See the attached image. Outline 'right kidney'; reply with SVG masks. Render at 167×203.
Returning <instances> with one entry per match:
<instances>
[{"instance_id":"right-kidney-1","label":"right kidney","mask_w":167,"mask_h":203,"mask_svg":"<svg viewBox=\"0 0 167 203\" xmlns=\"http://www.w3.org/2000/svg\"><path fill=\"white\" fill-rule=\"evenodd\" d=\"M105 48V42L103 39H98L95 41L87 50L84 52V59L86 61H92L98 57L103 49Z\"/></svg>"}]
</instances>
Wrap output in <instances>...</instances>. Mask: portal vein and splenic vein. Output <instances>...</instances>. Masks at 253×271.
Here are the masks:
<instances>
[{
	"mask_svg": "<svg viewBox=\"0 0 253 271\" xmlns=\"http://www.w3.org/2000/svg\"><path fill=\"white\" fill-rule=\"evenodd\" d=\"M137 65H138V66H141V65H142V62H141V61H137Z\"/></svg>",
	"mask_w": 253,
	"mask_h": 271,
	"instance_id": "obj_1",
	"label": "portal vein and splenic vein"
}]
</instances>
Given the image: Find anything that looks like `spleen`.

==

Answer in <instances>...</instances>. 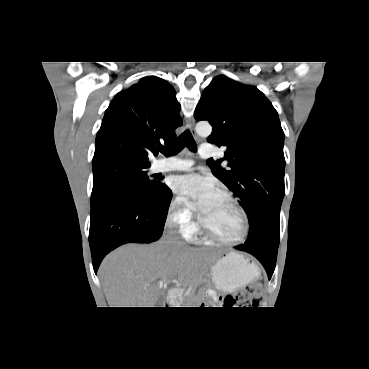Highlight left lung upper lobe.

==

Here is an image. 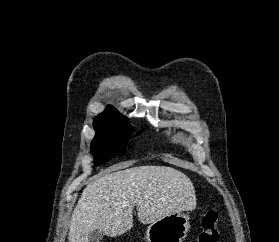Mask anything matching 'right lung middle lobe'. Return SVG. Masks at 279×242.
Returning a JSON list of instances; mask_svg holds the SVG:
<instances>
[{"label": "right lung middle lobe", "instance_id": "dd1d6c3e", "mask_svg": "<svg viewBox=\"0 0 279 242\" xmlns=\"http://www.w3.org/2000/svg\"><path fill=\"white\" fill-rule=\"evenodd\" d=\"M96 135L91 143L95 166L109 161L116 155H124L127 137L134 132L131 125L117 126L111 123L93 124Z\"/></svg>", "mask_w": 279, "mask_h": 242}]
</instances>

▶ EXERCISE OBJECTIVE
Within the listing above, locate the line containing "See the attached" and the line containing "Given the image: Find". Reproduce those two lines and all lines between them exactly, with nothing added.

▶ REPLY
See the attached image. Outline 'right kidney'; reply with SVG masks. Render at 167×203.
Returning <instances> with one entry per match:
<instances>
[{"instance_id":"right-kidney-1","label":"right kidney","mask_w":167,"mask_h":203,"mask_svg":"<svg viewBox=\"0 0 167 203\" xmlns=\"http://www.w3.org/2000/svg\"><path fill=\"white\" fill-rule=\"evenodd\" d=\"M105 48V42L103 39H98L95 41L87 50L84 52V59L86 61H92L98 57L103 49Z\"/></svg>"}]
</instances>
Wrap output in <instances>...</instances>. Mask: portal vein and splenic vein. Output <instances>...</instances>. Masks at 253×271.
Here are the masks:
<instances>
[{
	"mask_svg": "<svg viewBox=\"0 0 253 271\" xmlns=\"http://www.w3.org/2000/svg\"><path fill=\"white\" fill-rule=\"evenodd\" d=\"M137 65H138V66H141V65H142V62H141V61H137Z\"/></svg>",
	"mask_w": 253,
	"mask_h": 271,
	"instance_id": "obj_1",
	"label": "portal vein and splenic vein"
}]
</instances>
Given the image: Find anything that looks like `spleen`.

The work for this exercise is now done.